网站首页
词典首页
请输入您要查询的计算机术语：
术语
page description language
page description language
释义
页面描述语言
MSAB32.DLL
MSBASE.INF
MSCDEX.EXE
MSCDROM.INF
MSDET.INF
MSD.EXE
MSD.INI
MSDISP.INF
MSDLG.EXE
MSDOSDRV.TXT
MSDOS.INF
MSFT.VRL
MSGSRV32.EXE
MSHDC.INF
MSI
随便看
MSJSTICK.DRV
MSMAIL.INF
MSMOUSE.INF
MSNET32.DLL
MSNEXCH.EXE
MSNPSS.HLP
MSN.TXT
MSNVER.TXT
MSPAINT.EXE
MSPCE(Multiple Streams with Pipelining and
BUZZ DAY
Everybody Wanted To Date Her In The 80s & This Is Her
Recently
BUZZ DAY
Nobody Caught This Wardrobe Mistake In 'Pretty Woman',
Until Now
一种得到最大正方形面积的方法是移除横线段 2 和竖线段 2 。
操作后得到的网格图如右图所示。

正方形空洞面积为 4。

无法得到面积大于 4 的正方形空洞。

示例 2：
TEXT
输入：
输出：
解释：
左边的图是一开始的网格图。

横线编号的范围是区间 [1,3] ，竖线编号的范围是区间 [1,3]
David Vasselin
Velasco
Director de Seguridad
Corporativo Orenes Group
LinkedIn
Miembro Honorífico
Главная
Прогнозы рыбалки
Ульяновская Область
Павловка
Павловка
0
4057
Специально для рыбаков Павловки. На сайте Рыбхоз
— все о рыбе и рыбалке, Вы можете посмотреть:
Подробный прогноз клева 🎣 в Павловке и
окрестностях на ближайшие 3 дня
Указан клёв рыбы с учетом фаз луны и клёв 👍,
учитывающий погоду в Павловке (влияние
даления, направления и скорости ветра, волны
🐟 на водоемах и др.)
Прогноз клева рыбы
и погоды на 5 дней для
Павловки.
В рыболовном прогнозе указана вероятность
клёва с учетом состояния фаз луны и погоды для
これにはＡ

# # # # #

Assignment - Repeat the whole listing, keeping every word exact.

Exercise answer -
网站首页
词典首页
请输入您要查询的计算机术语：
术语
page description language
page description language
释义
页面描述语言
MSAB32.DLL
MSBASE.INF
MSCDEX.EXE
MSCDROM.INF
MSDET.INF
MSD.EXE
MSD.INI
MSDISP.INF
MSDLG.EXE
MSDOSDRV.TXT
MSDOS.INF
MSFT.VRL
MSGSRV32.EXE
MSHDC.INF
MSI
随便看
MSJSTICK.DRV
MSMAIL.INF
MSMOUSE.INF
MSNET32.DLL
MSNEXCH.EXE
MSNPSS.HLP
MSN.TXT
MSNVER.TXT
MSPAINT.EXE
MSPCE(Multiple Streams with Pipelining and
BUZZ DAY
Everybody Wanted To Date Her In The 80s & This Is Her
Recently
BUZZ DAY
Nobody Caught This Wardrobe Mistake In 'Pretty Woman',
Until Now
一种得到最大正方形面积的方法是移除横线段 2 和竖线段 2 。
操作后得到的网格图如右图所示。

正方形空洞面积为 4。

无法得到面积大于 4 的正方形空洞。

示例 2：
TEXT
输入：
输出：
解释：
左边的图是一开始的网格图。

横线编号的范围是区间 [1,3] ，竖线编号的范围是区间 [1,3]
David Vasselin
Velasco
Director de Seguridad
Corporativo Orenes Group
LinkedIn
Miembro Honorífico
Главная
Прогнозы рыбалки
Ульяновская Область
Павловка
Павловка
0
4057
Специально для рыбаков Павловки. На сайте Рыбхоз
— все о рыбе и рыбалке, Вы можете посмотреть:
Подробный прогноз клева 🎣 в Павловке и
окрестностях на ближайшие 3 дня
Указан клёв рыбы с учетом фаз луны и клёв 👍,
учитывающий погоду в Павловке (влияние
даления, направления и скорости ветра, волны
🐟 на водоемах и др.)
Прогноз клева рыбы
и погоды на 5 дней для
Павловки.
В рыболовном прогнозе указана вероятность
клёва с учетом состояния фаз луны и погоды для
これにはＡ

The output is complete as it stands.